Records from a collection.
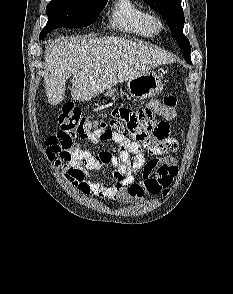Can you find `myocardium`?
<instances>
[{
    "mask_svg": "<svg viewBox=\"0 0 233 294\" xmlns=\"http://www.w3.org/2000/svg\"><path fill=\"white\" fill-rule=\"evenodd\" d=\"M150 24L155 32L164 28L163 20L157 15H150Z\"/></svg>",
    "mask_w": 233,
    "mask_h": 294,
    "instance_id": "f54148a6",
    "label": "myocardium"
}]
</instances>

What is being asked.
Without copying any picture, write out the entries exactly.

Response to this exercise.
Can you find `myocardium`?
<instances>
[{
    "mask_svg": "<svg viewBox=\"0 0 233 294\" xmlns=\"http://www.w3.org/2000/svg\"><path fill=\"white\" fill-rule=\"evenodd\" d=\"M150 24L155 32L164 28L163 20L157 15H150Z\"/></svg>",
    "mask_w": 233,
    "mask_h": 294,
    "instance_id": "f54148a6",
    "label": "myocardium"
}]
</instances>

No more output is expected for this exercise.